Task directions | Down to the last line, print the entries below exactly, and keep every picture out of the copy.

============

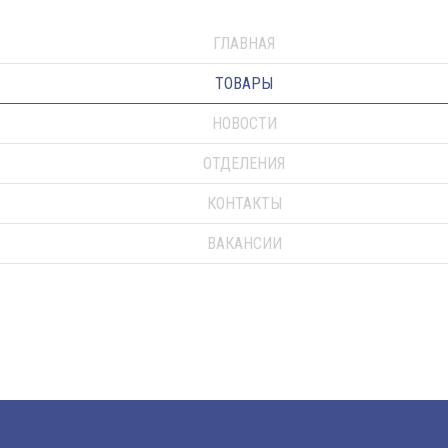
ГЛАВНАЯ
ТОВАРЫ
НОВОСТИ
ОТДЕЛЕНИЯ
КОНТАКТЫ
ВАКАНСИИ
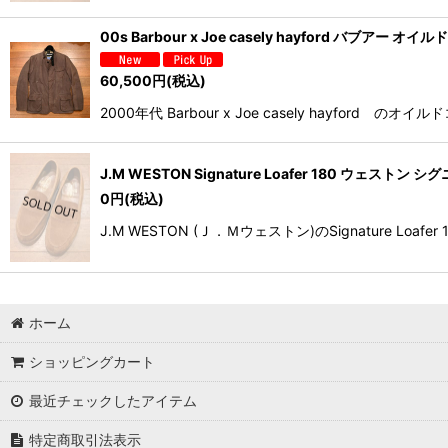
00s Barbour x Joe casely hayford バブアー
60,500
円
(税込)
2000年代 Barbour x Joe casely ha
J.M WESTON Signature Loafer 180 ウェストン
0
円
(税込)
J.M WESTON (Ｊ．Ｍウェストン)のSignatur
ホーム
ショッピングカート
最近チェックしたアイテム
特定商取引法表示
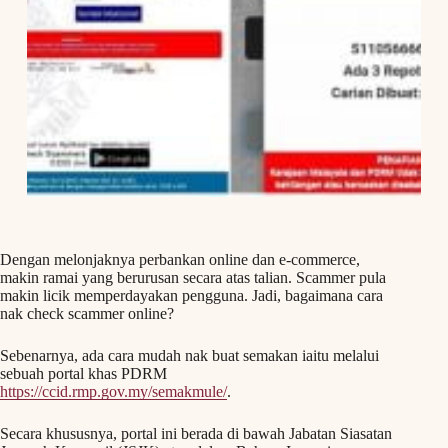
Dengan melonjaknya perbankan online dan e-commerce,
makin ramai yang berurusan secara atas talian. Scammer pula
makin licik memperdayakan pengguna. Jadi, bagaimana cara
nak check scammer online?
Sebenarnya, ada cara mudah nak buat semakan iaitu melalui
sebuah portal khas PDRM
https://ccid.rmp.gov.my/semakmule/
.
Secara khususnya, portal ini berada di bawah Jabatan Siasatan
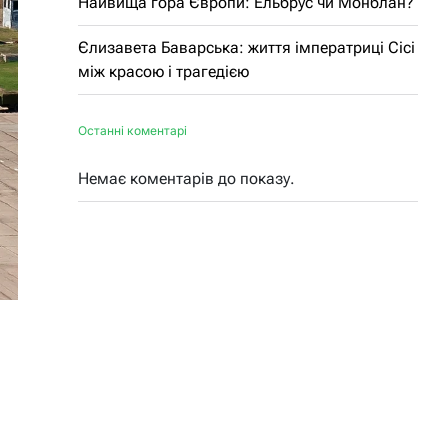
Найвища гора Європи: Ельбрус чи Монблан?
Єлизавета Баварська: життя імператриці Сісі
між красою і трагедією
Останні коментарі
Немає коментарів до показу.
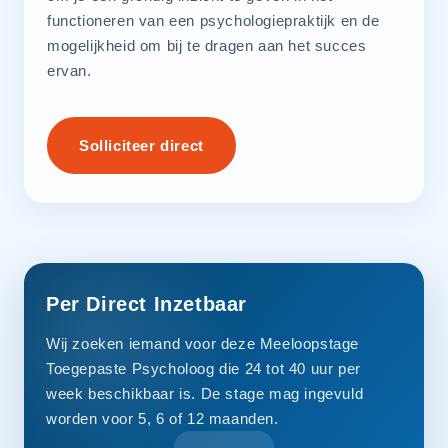
functioneren van een psychologiepraktijk en de
mogelijkheid om bij te dragen aan het succes
ervan.
Solliciteer direct
Per Direct Inzetbaar
Wij zoeken iemand voor deze Meeloopstage
Toegepaste Psycholoog die 24 tot 40 uur per
week beschikbaar is. De stage mag ingevuld
worden voor 5, 6 of 12 maanden.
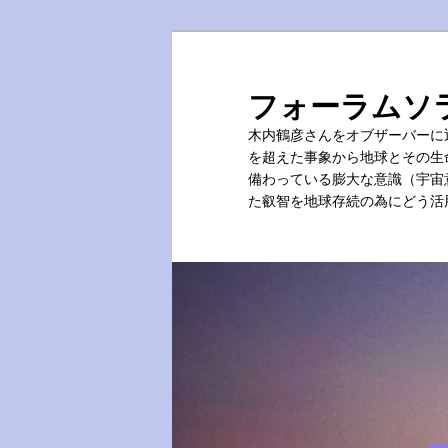
メ
イ
ン
フォーラムソ
コ
木内鶴彦さんをオブザーバーに
ン
を超えた事象から地球とその生
テ
備わっている膨大な意識（宇宙
ン
た叡智を地球存続の為にどう活
ツ
へ
移
動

============

Output |
ГЛАВНАЯ
ТОВАРЫ
НОВОСТИ
ОТДЕЛЕНИЯ
КОНТАКТЫ
ВАКАНСИИ
00s Barbour x Joe casely hayford バブアー
60,500
円
(税込)
2000年代 Barbour x Joe casely ha
J.M WESTON Signature Loafer 180 ウェストン
0
円
(税込)
J.M WESTON (Ｊ．Ｍウェストン)のSignatur
ホーム
ショッピングカート
最近チェックしたアイテム
特定商取引法表示
Dengan melonjaknya perbankan online dan e-commerce,
makin ramai yang berurusan secara atas talian. Scammer pula
makin licik memperdayakan pengguna. Jadi, bagaimana cara
nak check scammer online?
Sebenarnya, ada cara mudah nak buat semakan iaitu melalui
sebuah portal khas PDRM
https://ccid.rmp.gov.my/semakmule/
.
Secara khususnya, portal ini berada di bawah Jabatan Siasatan
Найвища гора Європи: Ельбрус чи Монблан?
Єлизавета Баварська: життя імператриці Сісі
між красою і трагедією
Останні коментарі
Немає коментарів до показу.
functioneren van een psychologiepraktijk en de
mogelijkheid om bij te dragen aan het succes
ervan.
Solliciteer direct
Per Direct Inzetbaar
Wij zoeken iemand voor deze Meeloopstage
Toegepaste Psycholoog die 24 tot 40 uur per
week beschikbaar is. De stage mag ingevuld
worden voor 5, 6 of 12 maanden.
メ
イ
ン
フォーラムソ
コ
木内鶴彦さんをオブザーバーに
ン
を超えた事象から地球とその生
テ
備わっている膨大な意識（宇宙
ン
た叡智を地球存続の為にどう活
ツ
へ
移
動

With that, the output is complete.